Waveguide amplifiers produced by femtosecond laser in doped heavy metal glasses

Abstract

Waveguides are very suitable structures for integrating optics in miniaturized systems such as those involved in microfluidics. With them, it is possible to stimulate reactions using light and collect information from optical signals from specific points of a given system. Thus, for example, it is possible to transport light from an external source to a microreactor within a microfluidic system and/or collect the emission of any reagent or reaction from any point in the system. In this context, several kinds of research have been carried out for the development of waveguides in transparent materials suitable for use in microfluidic systems such as lab-on-a-chip. A widely used way of producing such guides is through the focusing of ultrashort laser pulses (fs) inside transparent materials. In this case, the intensity is adjusted so that the absorbed energy is sufficient to change the crystalline arrangement in the focal region, but not enough to cause catastrophic damage, that is, that there is no rupture of bonds between atoms.
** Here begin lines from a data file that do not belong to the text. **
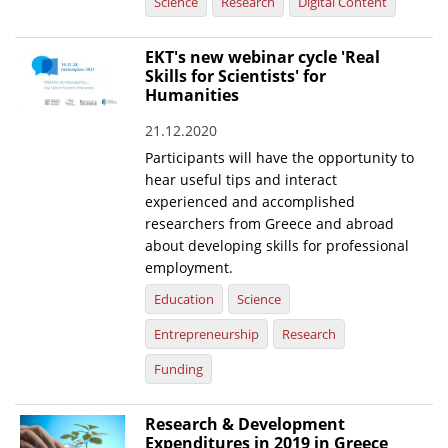
Science
Research
Digital Content
EKT's new webinar cycle 'Real
Skills for Scientists' for
Humanities
21.12.2020
Participants will have the opportunity to
hear useful tips and interact
experienced and accomplished
researchers from Greece and abroad
about developing skills for professional
employment.
Education
Science
Entrepreneurship
Research
Funding
Research & Development
Expenditures in 2019 in Greece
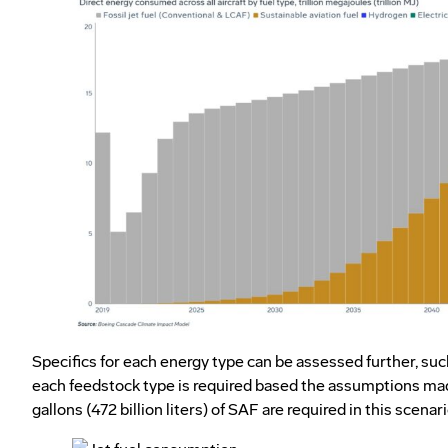
Specifics for each energy type can be assessed further, s
each feedstock type is required based the assumptions mad
gallons (472 billion liters) of SAF are required in this scenari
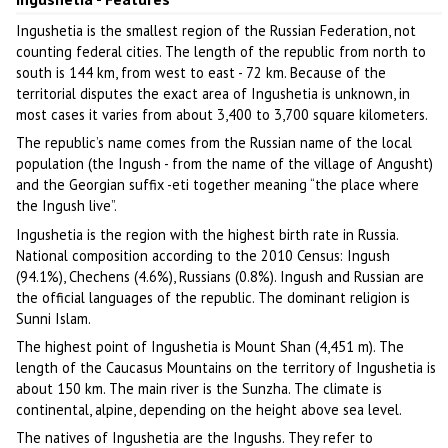
Ingushetia is the smallest region of the Russian Federation, not
counting federal cities. The length of the republic from north to
south is 144 km, from west to east - 72 km. Because of the
territorial disputes the exact area of Ingushetia is unknown, in
most cases it varies from about 3,400 to 3,700 square kilometers.
The republic’s name comes from the Russian name of the local
population (the Ingush - from the name of the village of Angusht)
and the Georgian suffix -eti together meaning “the place where
the Ingush live”.
Ingushetia is the region with the highest birth rate in Russia.
National composition according to the 2010 Census: Ingush
(94.1%), Chechens (4.6%), Russians (0.8%). Ingush and Russian are
the official languages of the republic. The dominant religion is
Sunni Islam.
The highest point of Ingushetia is Mount Shan (4,451 m). The
length of the Caucasus Mountains on the territory of Ingushetia is
about 150 km. The main river is the Sunzha. The climate is
continental, alpine, depending on the height above sea level.
The natives of Ingushetia are the Ingushs. They refer to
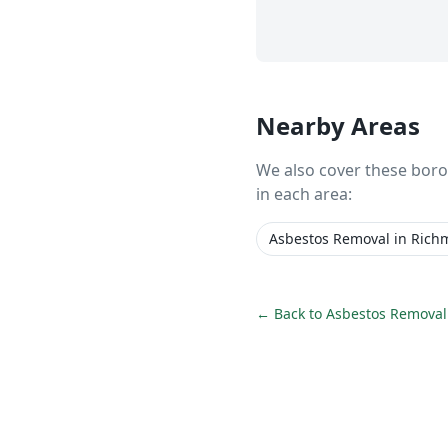
Nearby Areas
We also cover these bor
in each area:
Asbestos Removal
in
Rich
← Back to
Asbestos Removal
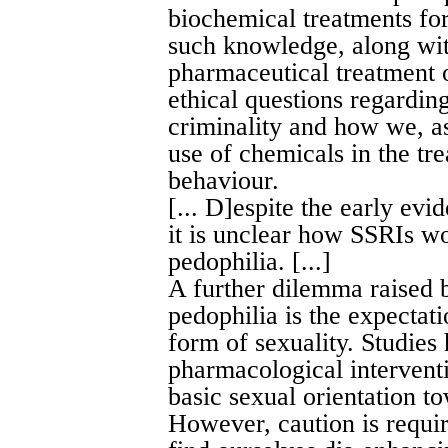
biochemical treatments for 
such knowledge, along wi
pharmaceutical treatment 
ethical questions regardin
criminality and how we, as
use of chemicals in the tr
behaviour.
[... D]espite the early evi
it is unclear how SSRIs wor
pedophilia. [...]
A further dilemma raised 
pedophilia is the expectat
form of sexuality. Studies
pharmacological intervent
basic sexual orientation to
However, caution is requi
This change in the local arrangement of atoms (or ions) leads to a localized change in the index of refraction, which can be used to refract light. If a line of such regions, or points, has an index of refraction greater than that of the surrounding medium, then it is possible to guide light within it as in an optical fiber. If the index of refraction changes to a value less than that of the neighboring medium, then it is only possible to guide the light between two or more of these lines. This work describes the development and characterization of waveguides produced with two lines by processing heavy metal oxide glasses with a femtosecond laser. Tellurite (TeO2-ZnO) and germanate (GeO2-PbO) glasses were used [1,2], pure and also doped with rare earth. Raman spectroscopy shows a decrease in the photoinduced refractive index, from -7.4x10-3 to 1x10-5, depending on the material and processing conditions. Thus, it is not possible to guide light inside a single line and, therefore, two of these lines were used for this purpose, with the guidance being done between them. The work details the laser machining process, the physical and spatial characteristics of the guides produced, the characteristics of the guided spatial mode, such as the M2 parameter, the transmission losses, and the gain obtained when glasses doped with rare earths are used.